■ Exercise objective: Copy each line from the entries that the word "commercial" appears in.

(Transcribed page contents)
#####
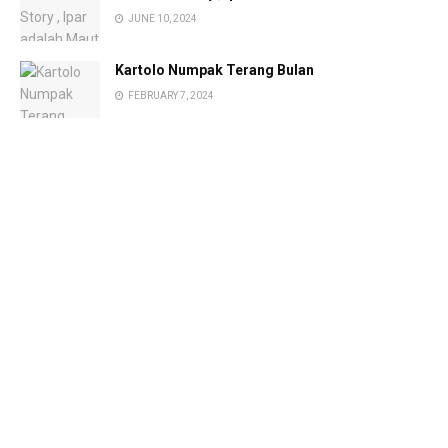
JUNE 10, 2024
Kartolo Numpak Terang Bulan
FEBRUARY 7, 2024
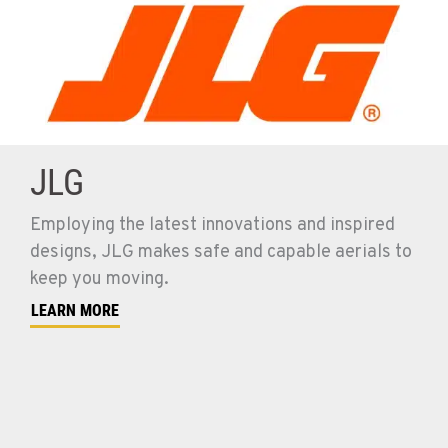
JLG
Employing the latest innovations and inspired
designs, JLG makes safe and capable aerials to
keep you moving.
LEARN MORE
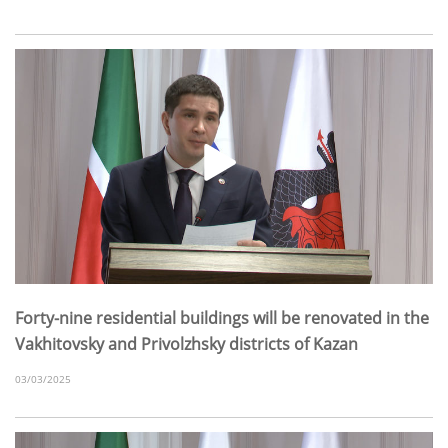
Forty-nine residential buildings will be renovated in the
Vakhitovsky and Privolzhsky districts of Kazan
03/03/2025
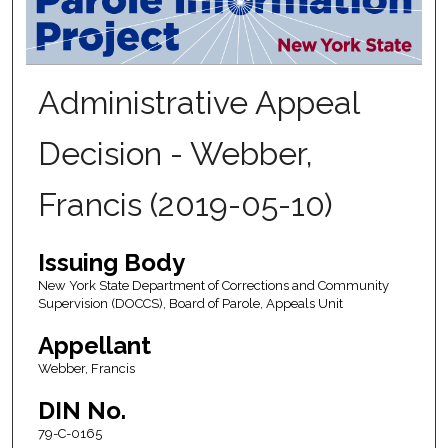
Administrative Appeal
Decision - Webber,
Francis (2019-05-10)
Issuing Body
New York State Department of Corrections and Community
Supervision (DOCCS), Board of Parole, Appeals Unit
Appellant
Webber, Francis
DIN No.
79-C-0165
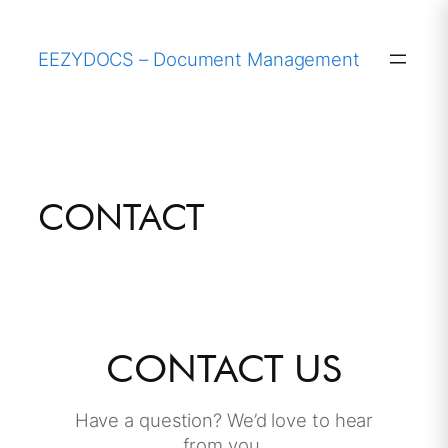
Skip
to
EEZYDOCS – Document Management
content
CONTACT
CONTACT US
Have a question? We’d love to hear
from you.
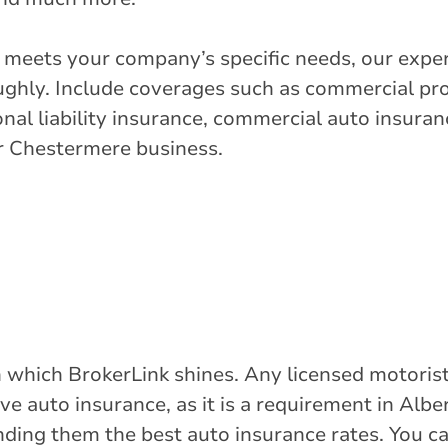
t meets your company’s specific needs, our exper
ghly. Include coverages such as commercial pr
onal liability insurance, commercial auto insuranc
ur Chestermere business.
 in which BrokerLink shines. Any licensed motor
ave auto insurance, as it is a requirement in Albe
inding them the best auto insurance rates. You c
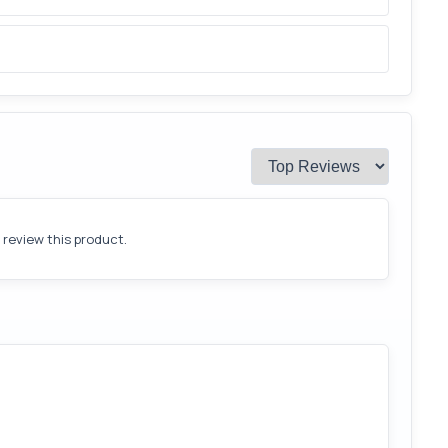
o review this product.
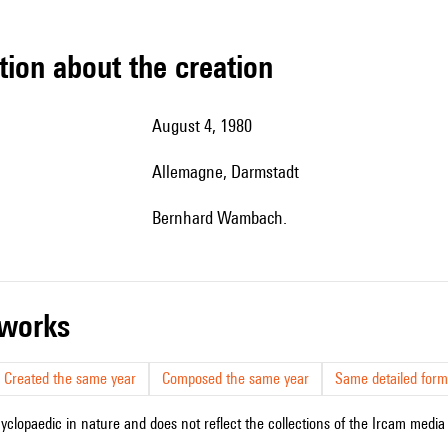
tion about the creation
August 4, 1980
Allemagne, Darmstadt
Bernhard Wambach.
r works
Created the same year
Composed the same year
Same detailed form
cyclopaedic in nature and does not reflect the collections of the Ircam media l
#####
■ Answer to this problem:
ghly. Include coverages such as commercial pr
onal liability insurance, commercial auto insuranc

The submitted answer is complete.